Life expectancy has increased over the years. According to the Social Security Administration, the average life expectancy for a man reaching age 65 is about 84 years, and for women, it’s more than 86 years. As a result, it is not uncommon for near retirees to be concerned about running out of money. Here are 8 tips to help you enjoy this exciting phase of your life while hopefully worrying less about money:
Get a written financial plan. Who among us doesn’t use some kind of map on a long road trip? Well, planning a multi-decade financial journey without a written ‘road map’ would be equally foolish. Writing a financial plan is a complex endeavor. So if you don’t have the expertise, carefully interview a fee-based Certified Financial Planner™ who may be able to help. And if you are only interested in a written plan (without any ongoing relationship), be clear about that in the initial engagement. After all, you get to set the ground rules.

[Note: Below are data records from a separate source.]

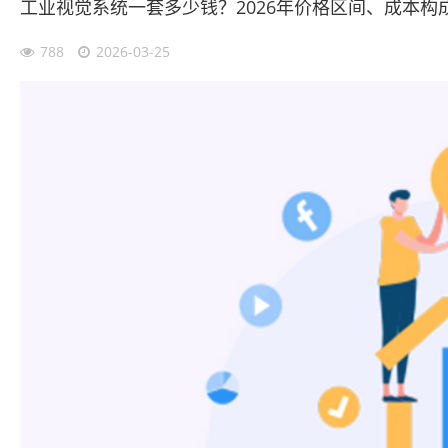
工业视觉系统一套多少钱？2026年价格区间、成本构
788
2026-03-25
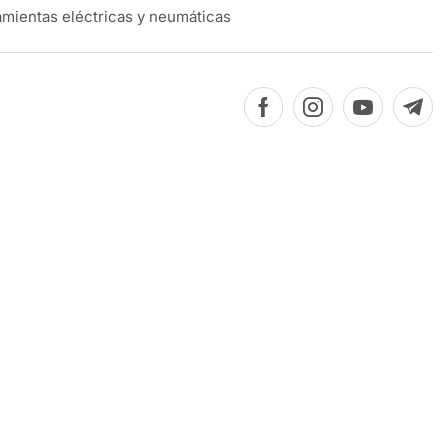
mientas eléctricas y neumáticas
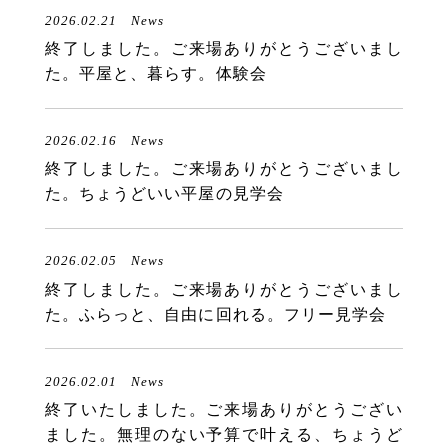
2026.02.21
News
終了しました。ご来場ありがとうございまし
た。平屋と、暮らす。体験会
2026.02.16
News
終了しました。ご来場ありがとうございまし
た。ちょうどいい平屋の見学会
2026.02.05
News
終了しました。ご来場ありがとうございまし
た。ふらっと、自由に回れる。フリー見学会
2026.02.01
News
終了いたしました。ご来場ありがとうござい
ました。無理のない予算で叶える、ちょうど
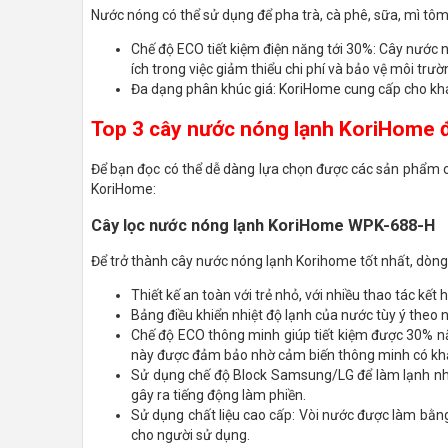
Nước nóng có thể sử dụng để pha trà, cà phê, sữa, mì tôm
Chế độ ECO tiết kiệm điện năng tới 30%: Cây nước n
ích trong việc giảm thiểu chi phí và bảo vệ môi trườ
Đa dạng phân khúc giá: KoriHome cung cấp cho khá
Top 3 cây nước nóng lạnh KoriHome 
Để bạn đọc có thể dễ dàng lựa chọn được các sản phẩm c
KoriHome:
Cây lọc nước nóng lạnh KoriHome WPK-688-H
Để trở thành cây nước nóng lạnh Korihome tốt nhất, dò
Thiết kế an toàn với trẻ nhỏ, với nhiều thao tác kế
Bảng điều khiển nhiệt độ lạnh của nước tùy ý theo n
Chế độ ECO thông minh giúp tiết kiệm được 30% nă
này được đảm bảo nhờ cảm biến thông minh có kh
Sử dụng chế độ Block Samsung/LG để làm lạnh nh
gây ra tiếng động làm phiền.
Sử dụng chất liệu cao cấp: Vòi nước được làm bằn
cho người sử dụng.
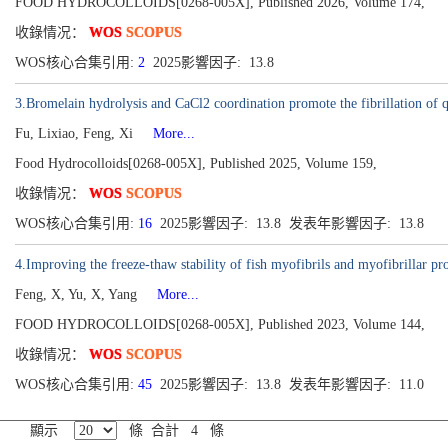
FOOD HYDROCOLLOIDS[0268-005X], Published 2026, Volume 174,
收錄情况：
WOS
SCOPUS
WOS核心合集引用:
2
2025影響因子: 13.8
3.Bromelain hydrolysis and CaCl2 coordination promote the fibrillation of 
Fu, Lixiao, Feng, Xi
More...
Food Hydrocolloids[0268-005X], Published 2025, Volume 159,
收錄情况：
WOS
SCOPUS
WOS核心合集引用:
16
2025影響因子: 13.8 发表年影響因子: 13.8
4.Improving the freeze-thaw stability of fish myofibrils and myofibrillar pr
Feng, X, Yu, X, Yang
More...
FOOD HYDROCOLLOIDS[0268-005X], Published 2023, Volume 144,
收錄情况：
WOS
SCOPUS
WOS核心合集引用:
45
2025影響因子: 13.8 发表年影響因子: 11.0
顯示
條 合計 4 條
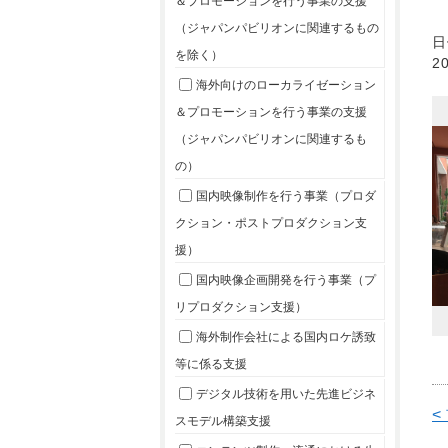
＆プロモーションを行う事業の支援
（ジャパンパビリオンに関連するもの
日
を除く）
2
海外向けのローカライゼーション
＆プロモーションを行う事業の支援
（ジャパンパビリオンに関連するも
の）
国内映像制作を行う事業（プロダ
クション・ポストプロダクション支
援）
国内映像企画開発を行う事業（プ
リプロダクション支援）
海外制作会社による国内ロケ誘致
等に係る支援
デジタル技術を用いた先進ビジネ
<
スモデル構築支援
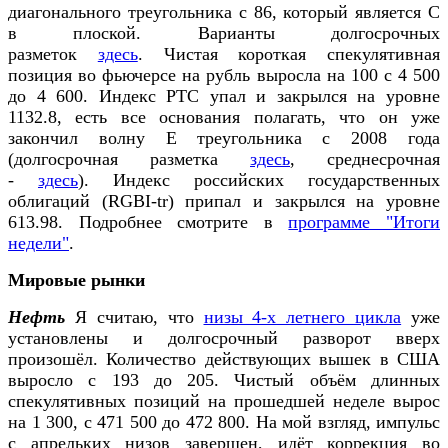
диагонального треугольника с 86, который является С
в плоской. Варианты долгосрочных
разметок
здесь
. Чистая короткая спекулятивная
позиция во фьючерсе на рубль выросла на 100 с 4 500
до 4 600. Индекс РТС упал и закрылся на уровне
1132.8, есть все основания полагать, что он уже
закончил волну Е треугольника с 2008 года
(долгосрочная разметка
здесь
, среднесрочная
-
здесь
). Индекс российских государственных
облигаций (RGBI-tr) припал и закрылся на уровне
613.98. Подробнее смотрите в
программе "Итоги
недели"
.
Мировые рынки
Нефть
Я считаю, что
низы 4-х летнего цикла
уже
установлены и долгосрочный разворот вверх
произошёл. Количество действующих вышек в США
выросло с 193 до 205. Чистый объём длинных
спекулятивных позиций на прошедшей неделе вырос
на 1 300, с 471 500 до 472 800. На мой взгляд, импульс
с апрельких низов завершен, идёт коррекция во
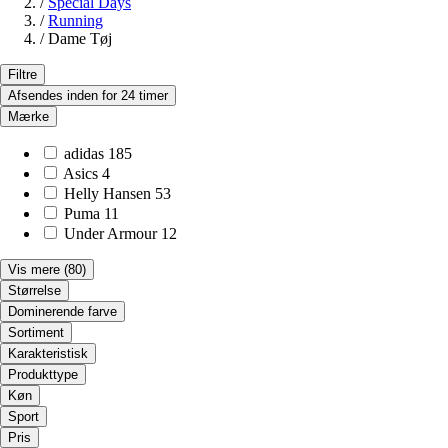
/
Special Days
/
Running
/
Dame Tøj
Filtre
Afsendes inden for 24 timer
Mærke
adidas
185
Asics
4
Helly Hansen
53
Puma
11
Under Armour
12
Vis mere
(80)
Størrelse
Dominerende farve
Sortiment
Karakteristisk
Produkttype
Køn
Sport
Pris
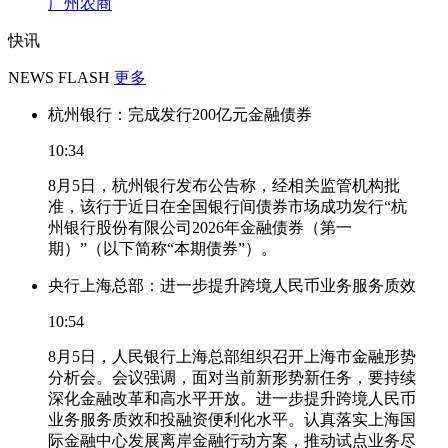
广州农商
快讯
NEWS FLASH
更多
杭州银行：完成发行200亿元金融债券
10:34
8月5日，杭州银行发布公告称，经相关监管机构批
准，该行于近日在全国银行间债券市场成功发行“杭
州银行股份有限公司2026年金融债券（第一
期）”（以下简称“本期债券”）。
央行上海总部：进一步提升跨境人民币业务服务质效
10:54
8月5日，人民银行上海总部组织召开上海市金融形势
分析会。会议强调，面对当前新形势新任务，要持续
深化金融改革和高水平开放。进一步提升跨境人民币
业务服务质效和投融资便利化水平。认真落实上海国
际金融中心发展离岸金融行动方案，推动试点业务尽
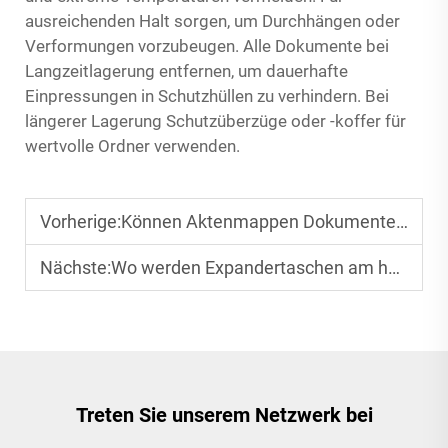
ausreichenden Halt sorgen, um Durchhängen oder
Verformungen vorzubeugen. Alle Dokumente bei
Langzeitlagerung entfernen, um dauerhafte
Einpressungen in Schutzhüllen zu verhindern. Bei
längerer Lagerung Schutzüberzüge oder -koffer für
wertvolle Ordner verwenden.
Vorherige:
Können Aktenmappen Dokumente vor Schäden schützen
Nächste:
Wo werden Expandertaschen am häufigsten außerhalb des Büros verwendet
Treten Sie unserem Netzwerk bei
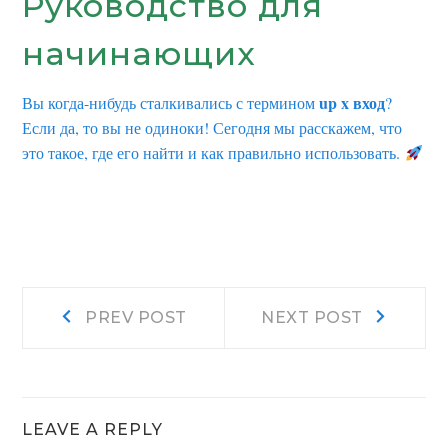
Руководство для
начинающих
up x вход
Вы когда-нибудь сталкивались с термином
?
Если да, то вы не одиноки! Сегодня мы расскажем, что
это такое, где его найти и как правильно использовать.
Post
Prev
Next
PREV POST
NEXT POST
post:
post:
navigation
LEAVE A REPLY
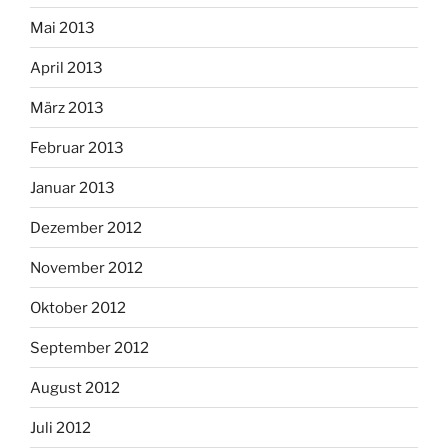
Mai 2013
April 2013
März 2013
Februar 2013
Januar 2013
Dezember 2012
November 2012
Oktober 2012
September 2012
August 2012
Juli 2012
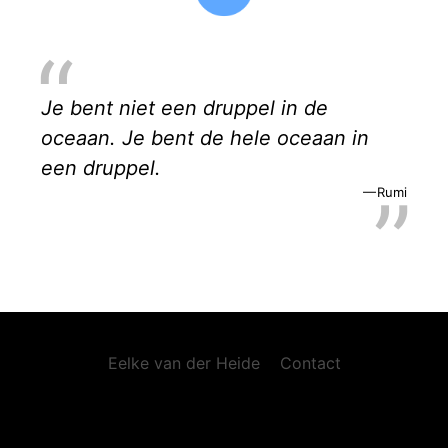
Je bent niet een druppel in de
oceaan. Je bent de hele oceaan in
een druppel.
Rumi
Eelke van der Heide
Contact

Learn about financial planning—or work with someone you know and trust. There are many people who self-direct their financial planning. Oftentimes it is something they enjoy because their financial situation is basic and can be easily understood. However, if there is uncertainty, complexity or questions about running out of money later in life, finding a qualified, trusted confidant to help guide you may be very beneficial. Just make sure they are putting your interests first and not just trying to sell you an expensive product.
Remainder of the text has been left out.